You can get really fast responses with gpu… not even expensive on local machines…
We are not talking about openai model response… it is more in the fractions of a second for multiple layers.
If not ms…

Leveraging classic code as much as possible plus find to your name smaller faster models for simpler tasks, as well as parallel processing can help with latency. It also improves the quality so drastically that most of the users are ready to wait. LOL … Often as long as it takes.

1 Like

We are getting there. At a high speed :bullettrain_front:

the result of that kind of stuff is ultra fast omce cached… same goes with databases in general and also damerau levensthein is still valid

I was just saying some control mechanisms are so ultra fast compared to external apis.
I try to avoid llm as much as possible. They have their place though

After those four or five years with llms, I start seeing them more and more as a can opener for my code to get into text semantics or as a super calculator to use as a framework to calculate the probability of a predefined response suggested by classic code. This approach proved to be highly reliable and very fast for me.

But then yes you can use llm for pretty much everything.

Having started this early must have really made you sceptical enough…

Nice to play with them to mix up theories like questioning math in general by adding a complete new thought of base physics. But that’s more like nerd gameplay and not a thing I would want to control nuclear reactors ever.

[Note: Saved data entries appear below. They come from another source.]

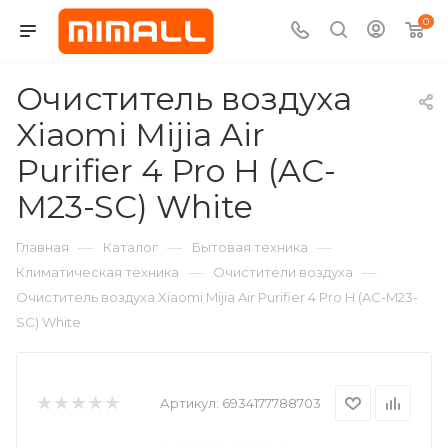
0
Очиститель воздуха
Xiaomi Mijia Air
Purifier 4 Pro H (AC-
M23-SC) White
—
—
—
Главная
Каталог
Бытовая техника
—
—
Климатическая техника
Очистители воздуха
Очиститель воздуха Xiaomi Mijia Air Purifier 4 Pro H (AC-M23-
SC) White
Артикул:
6934177788703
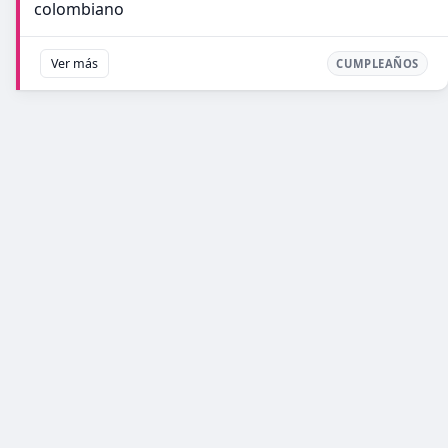
colombiano
Ver más
CUMPLEAÑOS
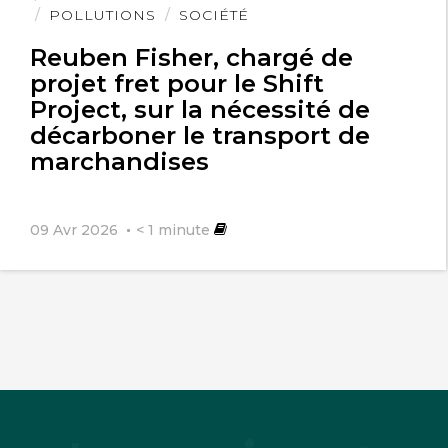
POLLUTIONS
SOCIÉTÉ
Reuben Fisher, chargé de
projet fret pour le Shift
Project, sur la nécessité de
décarboner le transport de
marchandises
09 Avr 2026
< 1
minute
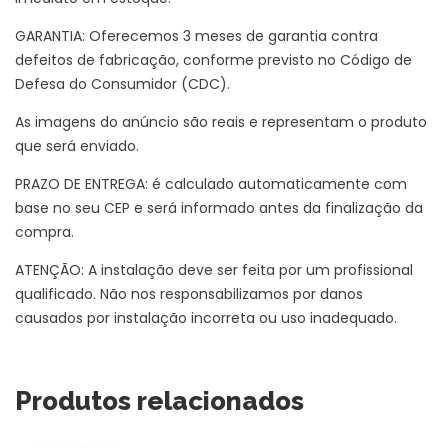
GARANTIA: Oferecemos 3 meses de garantia contra
defeitos de fabricação, conforme previsto no Código de
Defesa do Consumidor (CDC).
As imagens do anúncio são reais e representam o produto
que será enviado.
PRAZO DE ENTREGA: é calculado automaticamente com
base no seu CEP e será informado antes da finalização da
compra.
ATENÇÃO: A instalação deve ser feita por um profissional
qualificado. Não nos responsabilizamos por danos
causados por instalação incorreta ou uso inadequado.
Produtos relacionados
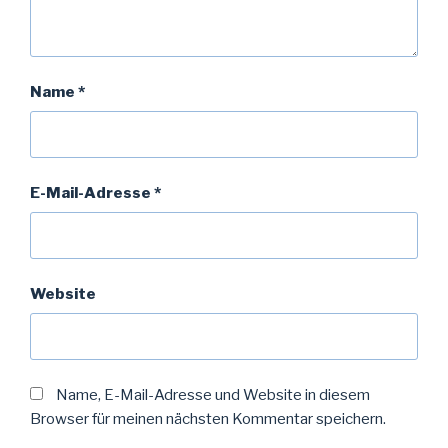
Name
*
E-Mail-Adresse
*
Website
Name, E-Mail-Adresse und Website in diesem
Browser für meinen nächsten Kommentar speichern.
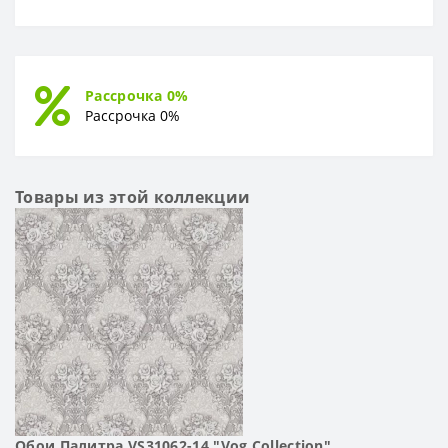
Рассрочка 0%
Рассрочка 0%
Товары из этой коллекции
Обои Палитра VS31062-14 "Vog Collection"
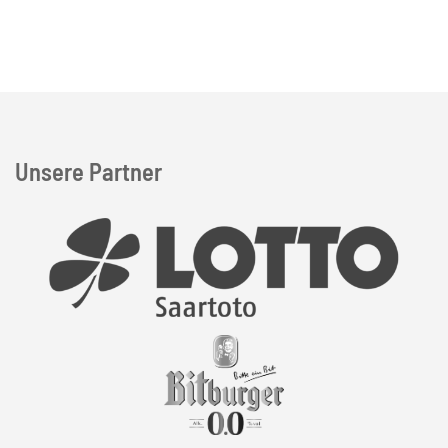
Unsere Partner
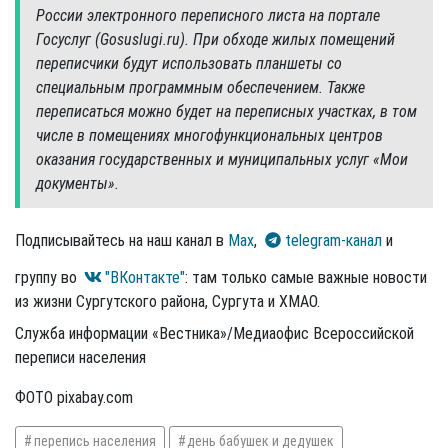
России электронного переписного листа на портале
Госуслуг (Gosuslugi.ru). При обходе жилых помещений
переписчики будут использовать планшеты со
специальным программным обеспечением. Также
переписаться можно будет на переписных участках, в том
числе в помещениях многофункциональных центров
оказания государственных и муниципальных услуг «Мои
документы».
Подписывайтесь на наш канал в
Max
,
telegram-канал
и
группу во
"ВКонтакте"
: там только самые важные новости
из жизни Сургутского района, Сургута и ХМАО.
Служба информации «Вестника»/Медиаофис Всероссийской
переписи населения
ФОТО pixabay.com
перепись населения
день бабушек и дедушек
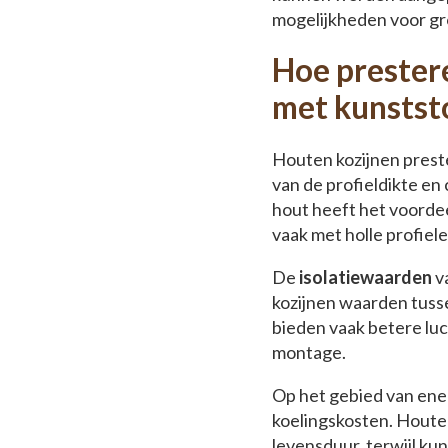
mogelijkheden voor gr
Hoe prestere
met kunstst
Houten kozijnen preste
van de profieldikte e
hout heeft het voordee
vaak met holle profiele
De
isolatiewaarden
va
kozijnen waarden tusse
bieden vaak betere lu
montage.
Op het gebied van ene
koelingskosten. Houte
levensduur, terwijl ku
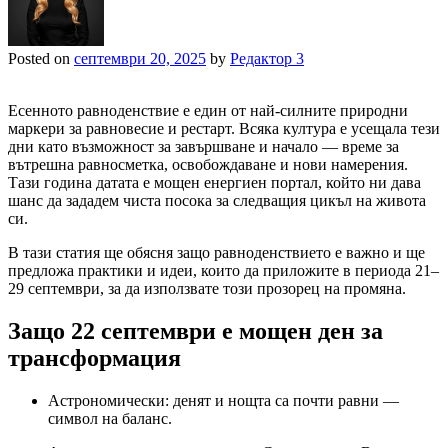
Posted on
септември 20, 2025
by
Редактор 3
Есенното равноденствие е един от най-силните природни
маркери за равновесие и рестарт. Всяка култура е усещала тези
дни като възможност за завършване и начало — време за
вътрешна равносметка, освобождаване и нови намерения.
Тази година датата е мощен енергиен портал, който ни дава
шанс да зададем чиста посока за следващия цикъл на живота
си.
В тази статия ще обясня защо равноденствието е важно и ще
предложа практики и идеи, които да приложите в периода 21–
29 септември, за да използвате този прозорец на промяна.
Защо 22 септември е мощен ден за
трансформация
Астрономически: денят и нощта са почти равни —
символ на баланс.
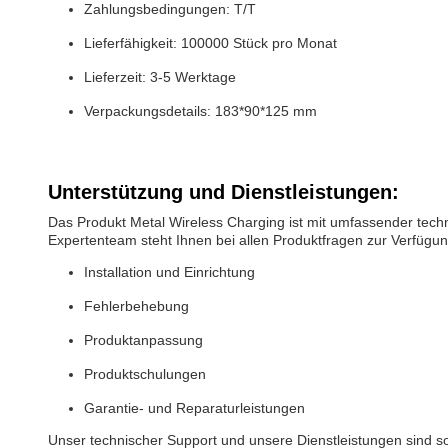
Zahlungsbedingungen: T/T
Lieferfähigkeit: 100000 Stück pro Monat
Lieferzeit: 3-5 Werktage
Verpackungsdetails: 183*90*125 mm
Unterstützung und Dienstleistungen:
Das Produkt Metal Wireless Charging ist mit umfassender tech
Expertenteam steht Ihnen bei allen Produktfragen zur Verfügung
Installation und Einrichtung
Fehlerbehebung
Produktanpassung
Produktschulungen
Garantie- und Reparaturleistungen
Unser technischer Support und unsere Dienstleistungen sind so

When it can do stuff like this:

Let’s try to create a double spiral in 3D, closed on both the outside and inside. A planet will move along this spiral. Around this planet, another smaller planet orbits horizontally, leaving a trail behind. This should be implemented in 3D using a JavaScript library of choice.

I would be convinced.

I was talking more about using llm to select one of 5 question answers based on the context (legal doc analysis) by calculating log probs. The code is used to generate (combine) the context from vector DB and UI plus code are used to allow the user to define the options. As a result some 15 small llm models trained on something like 60 legal documents, allow us beat some big a… out there with almost peanuts as infrastructure costs.

Same goes with reasoning models, they are great when you don’t know the subject enough, but when the subject is something you breathe with and you need to follow a predefined workflow, nothing is better than a classic full stack plus bits of llm here and there.

But again, everything depends on your application and the goal. Not saying llms are bad, just trying to say that hoping that AI will solve your problem is a bit naive (nothing to do with the topic).

1 Like

Was trying to solve entanglement by displaying time in a spiral where our reality meets other parts of it… :nerd_face:

Yeah offtopic

Let’s get back to the subject - that’s pure gold. Providing a complete well designed prompt simple to understand and follow is basically the key to most of the LLM applications out there. For high load applications, a good system of prompt testing is a must as it saves a lot of time money and avoids human errors when guessing about the prompt performance.